Adam is the archetypal man – hence his name – and is portrayed both as the first man to be in covenant relationship to God, and the first to sin and so stall God’s purposes for the world. But he’s also portrayed, in the setting of Israel’s foundation documents, as the first in an historical dynasty of priestly mediators between God and man: Adam, Noah, Abraham and the Patriarchs, Moses, Israel the nation, and later David the king and, finally Jesus the Messiah – the new Adam who completes Israel’s role and brings salvation to what, by then, was a much bigger world.

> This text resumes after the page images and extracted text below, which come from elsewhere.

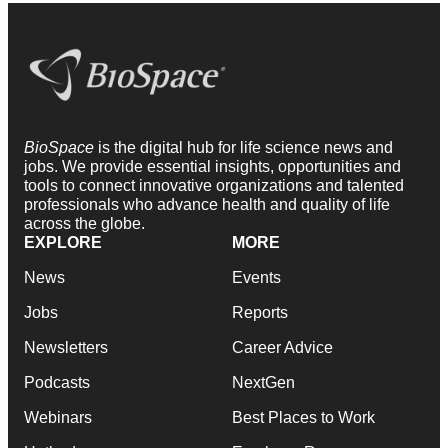
BioSpace
is the digital hub for life science news and
jobs. We provide essential insights, opportunities and
tools to connect innovative organizations and talented
professionals who advance health and quality of life
across the globe.
EXPLORE
MORE
News
Events
Jobs
Reports
Newsletters
Career Advice
Podcasts
NextGen
Webinars
Best Places to Work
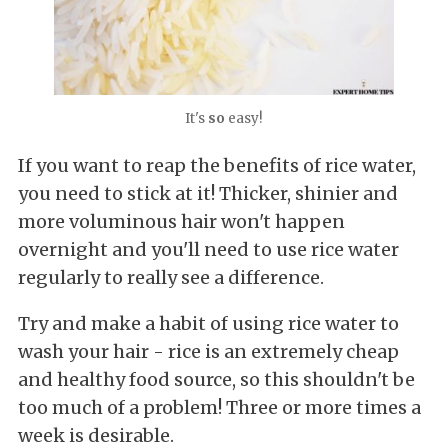
It's
so
easy!
If you want to reap the benefits of rice water,
you need to stick at it! Thicker, shinier and
more voluminous hair won't happen
overnight and you'll need to use rice water
regularly to really see a difference.
Try and make a habit of using rice water to
wash your hair - rice is an extremely cheap
and healthy food source, so this shouldn't be
too much of a problem! Three or more times a
week is desirable.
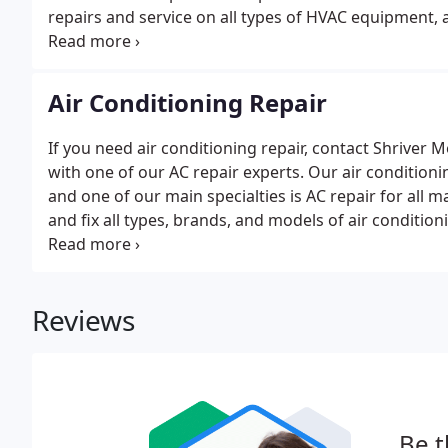
repairs and service on all types of HVAC equipment, a
leaks, blown fuses, and heat pump malfunctions.If yo
hand.
Air Conditioning Repair
If you need air conditioning repair, contact Shrive
with one of our AC repair experts. Our air condition
and one of our main specialties is AC repair for all 
and fix all types, brands, and models of air condit
Standard Heating & Air Conditioning dealer; however
Reviews
Be t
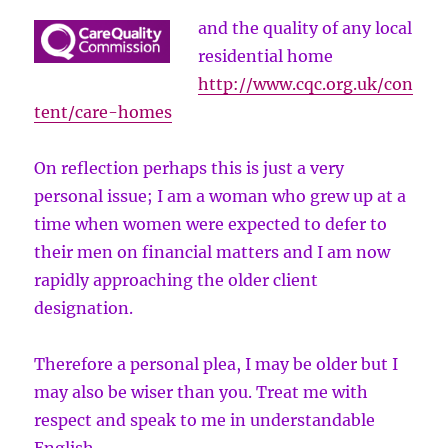
and the quality of any local
residential home
http://www.cqc.org.uk/con
tent/care-homes
On reflection perhaps this is just a very
personal issue; I am a woman who grew up at a
time when women were expected to defer to
their men on financial matters and I am now
rapidly approaching the older client
designation.
Therefore a personal plea, I may be older but I
may also be wiser than you. Treat me with
respect and speak to me in understandable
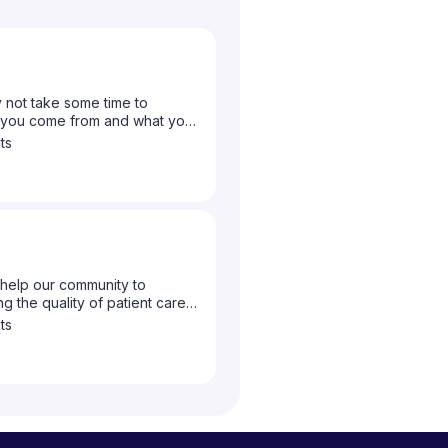
 not take some time to
e you come from and what your
ts
help our community to
g the quality of patient care
to let us know what topics you
ts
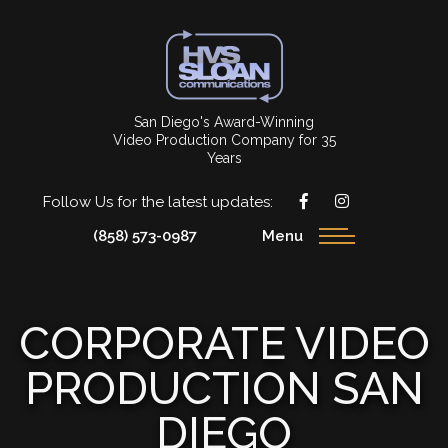
San Diego's Award-Winning
Video Production Company for 35
Years
Follow Us for the latest updates:
(858) 573-0987
Menu
CORPORATE VIDEO
PRODUCTION SAN
DIEGO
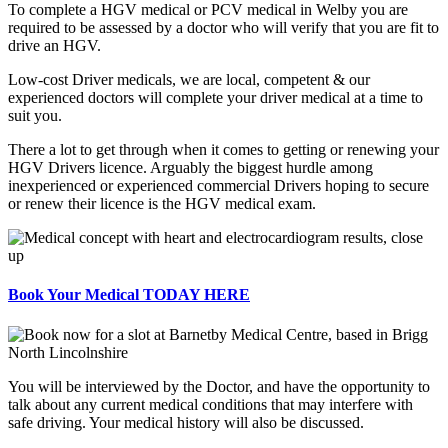
To complete a HGV medical or PCV medical in Welby you are
required to be assessed by a doctor who will verify that you are fit to
drive an HGV.
Low-cost Driver medicals, we are local, competent & our
experienced doctors will complete your driver medical at a time to
suit you.
There a lot to get through when it comes to getting or renewing your
HGV Drivers licence. Arguably the biggest hurdle among
inexperienced or experienced commercial Drivers hoping to secure
or renew their licence is the HGV medical exam.
Book Your Medical TODAY HERE
You will be interviewed by the Doctor, and have the opportunity to
talk about any current medical conditions that may interfere with
safe driving. Your medical history will also be discussed.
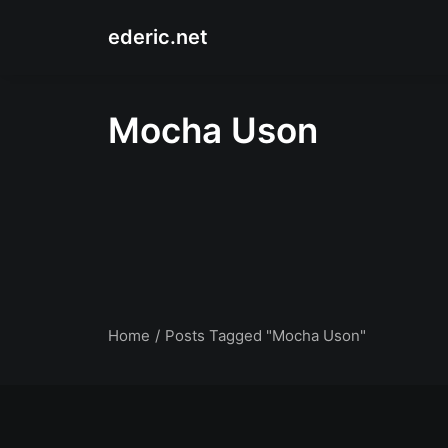
ederic.net
Mocha Uson
Home
Posts Tagged "Mocha Uson"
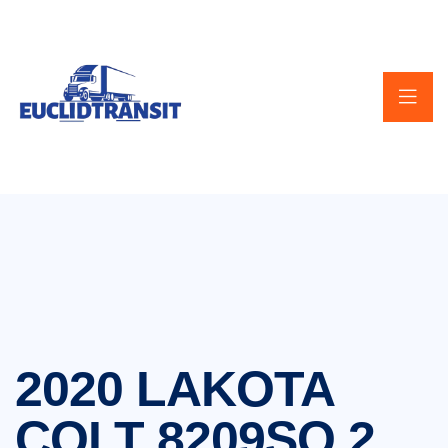
2020 LAKOTA
COLT 8209SO 2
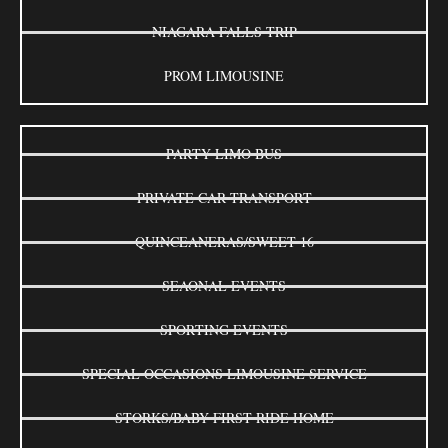
NIAGARA FALLS TRIP
PROM LIMOUSINE
PARTY LIMO BUS
PRIVATE CAR TRANSPORT
QUINCEANERAS/SWEET 16
SEAONAL EVENTS
SPORTING EVENTS
SPECIAL OCCASIONS LIMOUSINE SERVICE
STORKS/BABY FIRST RIDE HOME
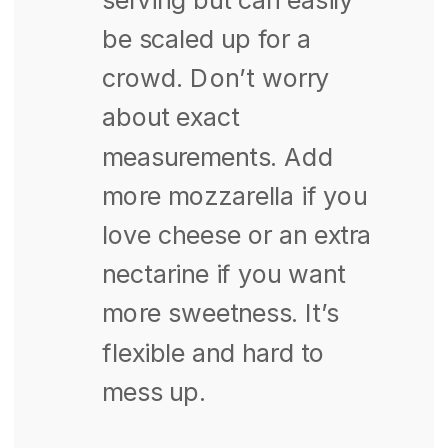
be scaled up for a
crowd. Don’t worry
about exact
measurements. Add
more mozzarella if you
love cheese or an extra
nectarine if you want
more sweetness. It’s
flexible and hard to
mess up.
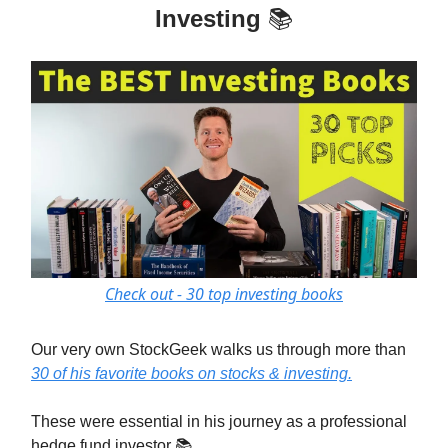
Investing
📚
Check out - 30 top investing books
Our very own StockGeek walks us through more than
30 of his favorite books on stocks & investing.
These were essential in his journey as a professional
hedge fund investor 📚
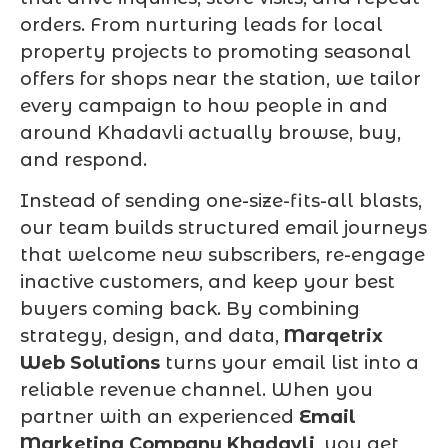
orders. From nurturing leads for local
property projects to promoting seasonal
offers for shops near the station, we tailor
every campaign to how people in and
around Khadavli actually browse, buy,
and respond.
Instead of sending one-size-fits-all blasts,
our team builds structured email journeys
that welcome new subscribers, re-engage
inactive customers, and keep your best
buyers coming back. By combining
strategy, design, and data,
Marqetrix
Web Solutions
turns your email list into a
reliable revenue channel. When you
partner with an experienced
Email
Marketing Company Khadavli
, you get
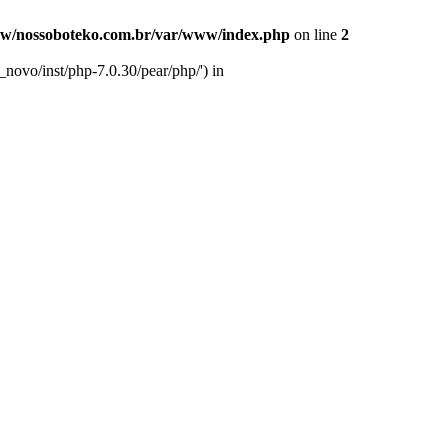
w/nossoboteko.com.br/var/www/index.php
on line
2
novo/inst/php-7.0.30/pear/php/') in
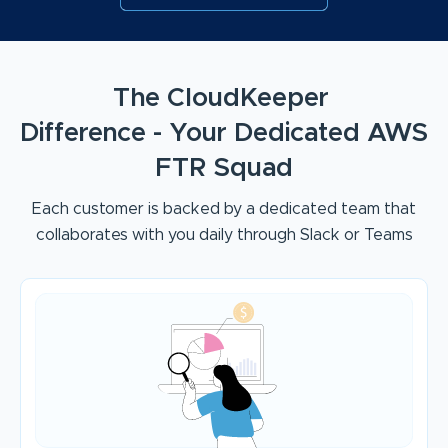
The CloudKeeper
Difference - Your Dedicated AWS
FTR Squad
Each customer is backed by a dedicated team that
collaborates with you daily through Slack or Teams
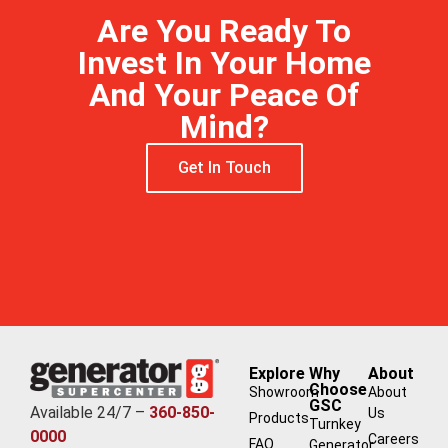
Are You Ready To
Invest In Your Home
And Your Peace Of
Mind?
Get In Touch
Explore
Why
About
Choose
Showroom
About
GSC
Available 24/7 –
360-850-
Us
Products
Turnkey
0000
Careers
FAQ
Generator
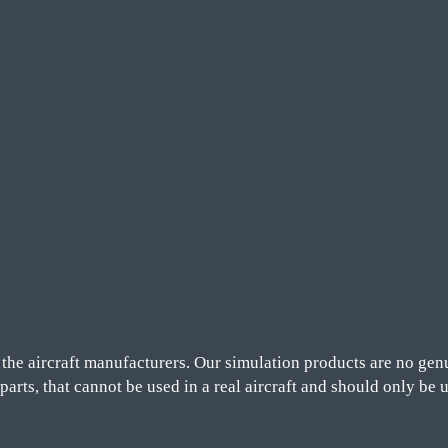
he aircraft manufacturers. Our simulation products are no genu
 parts, that cannot be used in a real aircraft and should only be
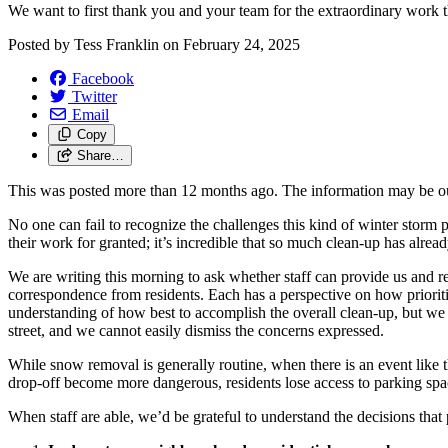
We want to first thank you and your team for the extraordinary work t
Posted by
Tess Franklin
on
February 24, 2025
Facebook
Twitter
Email
Copy
Share…
This was posted more than 12 months ago. The information may be o
No one can fail to recognize the challenges this kind of winter storm
their work for granted; it’s incredible that so much clean-up has alre
We are writing this morning to ask whether staff can provide us and re
correspondence from residents. Each has a perspective on how prioriti
understanding of how best to accomplish the overall clean-up, but we
street, and we cannot easily dismiss the concerns expressed.
While snow removal is generally routine, when there is an event like th
drop-off become more dangerous, residents lose access to parking space 
When staff are able, we’d be grateful to understand the decisions that p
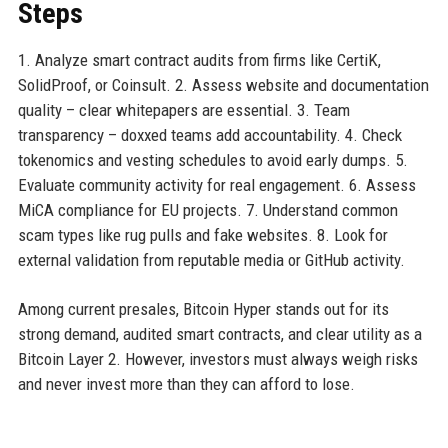
Steps
1. Analyze smart contract audits from firms like CertiK,
SolidProof, or Coinsult. 2. Assess website and documentation
quality – clear whitepapers are essential. 3. Team
transparency – doxxed teams add accountability. 4. Check
tokenomics and vesting schedules to avoid early dumps. 5.
Evaluate community activity for real engagement. 6. Assess
MiCA compliance for EU projects. 7. Understand common
scam types like rug pulls and fake websites. 8. Look for
external validation from reputable media or GitHub activity.
Among current presales, Bitcoin Hyper stands out for its
strong demand, audited smart contracts, and clear utility as a
Bitcoin Layer 2. However, investors must always weigh risks
and never invest more than they can afford to lose.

Adam, like Noah, fits comfortably into an ancient but identifiable cultural setting, and as many have pointed out, features of his story actually presuppose other humans being on the scene, even though they’re not mentioned. The garden is in the land of Eden (a geopolitical entity) and his son Cain is exiled to another such land, Nod, and builds a city, Enoch, a very particular large settlement type invented in Mesopotamia (Eridu being, probably, the first). The origin of his wife is a perennial discussion point, of course – but so also ought to be the specialisation of Adam’s two sons as farmer and herdsman – a nuclear family would scarcely require more than a couple of sheep and a back yard plot.
If Adam’s world, and Adam’s line, was seen by God as the one that matters to early salvation history, rather than the globe, then by Noah’s generation, the tenth from Adam according to the genealogy, that world would still be significantly smaller, if anything, than the world of Babylon in the eighth century, and occupied by a few thousand “Adamites” within a larger population.
What would matter for a “worldwide flood” would be one that would destroy Adam’s corrupt line apart from the “faithful remnant” in the ark. It would be analogous to the way the devastating exile of Israel/Judah would later purge God’s “nation and priesthood”, but in so doing jeopardise the whole salvation plan of the world, had it not been for the remnant that God preserved.
The overarching history of the Bible is then consistent: how can true man – defined as humanity in covenant fellowship with the Lord – come to govern the world as he was created to do? Through a kingly and priestly mediator, a proto-Israel, Adam (“The Man Himself”), the failure of whom, and the failure of whose descendants, leads after many a dark episode to the king and priest who comes down from God himself, so that “Yahweh’s own hand will work salvation for him” – and yet still through that first priestly line that God called, back in Mesopotamia. God’s original plan is vindicated, despite all that Satan and Sin can do.
I think that’s neat, and though it calls for adjustment of some post-biblical assumptions, begins to make sense of the evidence in Scripture and outside.